--- Directions ---
For each line below that contains the word "Sunset", return that line.

--- Supplied records ---
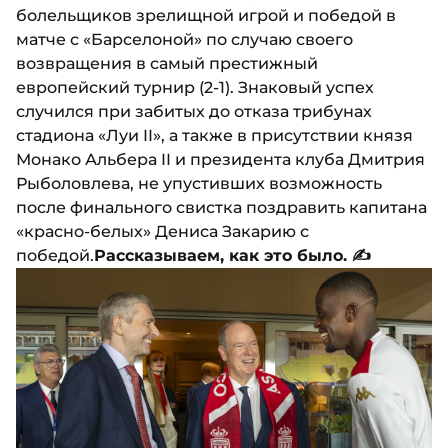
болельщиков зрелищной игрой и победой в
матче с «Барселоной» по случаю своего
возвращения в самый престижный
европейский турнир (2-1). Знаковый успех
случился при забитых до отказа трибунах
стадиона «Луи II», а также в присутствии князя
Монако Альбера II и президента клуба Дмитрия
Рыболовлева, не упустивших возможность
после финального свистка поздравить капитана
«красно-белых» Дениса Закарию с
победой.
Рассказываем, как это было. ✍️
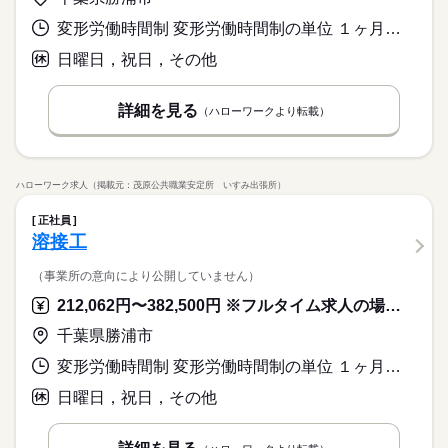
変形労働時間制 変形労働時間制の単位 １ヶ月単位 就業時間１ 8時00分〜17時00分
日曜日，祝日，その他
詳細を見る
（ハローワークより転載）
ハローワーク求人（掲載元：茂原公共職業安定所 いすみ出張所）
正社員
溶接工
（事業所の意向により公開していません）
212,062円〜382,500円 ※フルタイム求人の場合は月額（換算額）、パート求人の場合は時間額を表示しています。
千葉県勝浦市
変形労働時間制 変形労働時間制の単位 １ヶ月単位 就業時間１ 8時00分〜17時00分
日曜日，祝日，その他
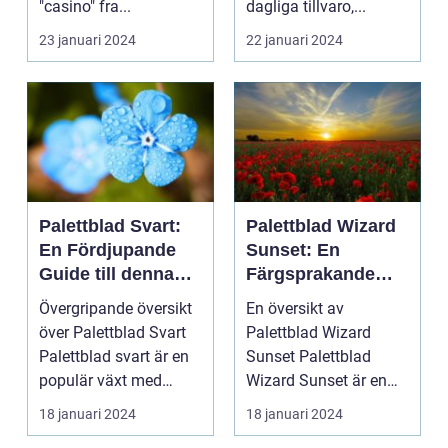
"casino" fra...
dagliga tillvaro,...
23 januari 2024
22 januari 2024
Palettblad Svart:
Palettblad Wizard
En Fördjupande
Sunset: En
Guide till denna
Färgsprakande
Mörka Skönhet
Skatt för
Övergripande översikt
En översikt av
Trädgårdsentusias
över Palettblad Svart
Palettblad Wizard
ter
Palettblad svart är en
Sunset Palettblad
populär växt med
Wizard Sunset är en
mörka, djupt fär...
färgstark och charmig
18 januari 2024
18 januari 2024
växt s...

==

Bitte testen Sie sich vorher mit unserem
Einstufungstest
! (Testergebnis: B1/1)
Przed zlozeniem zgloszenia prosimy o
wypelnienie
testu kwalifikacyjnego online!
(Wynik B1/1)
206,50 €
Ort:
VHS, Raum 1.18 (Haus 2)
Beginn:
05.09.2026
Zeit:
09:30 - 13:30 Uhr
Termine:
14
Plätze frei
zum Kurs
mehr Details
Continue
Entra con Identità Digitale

--- Your solution ---
Sunset: En
Sunset Palettblad
Wizard Sunset är en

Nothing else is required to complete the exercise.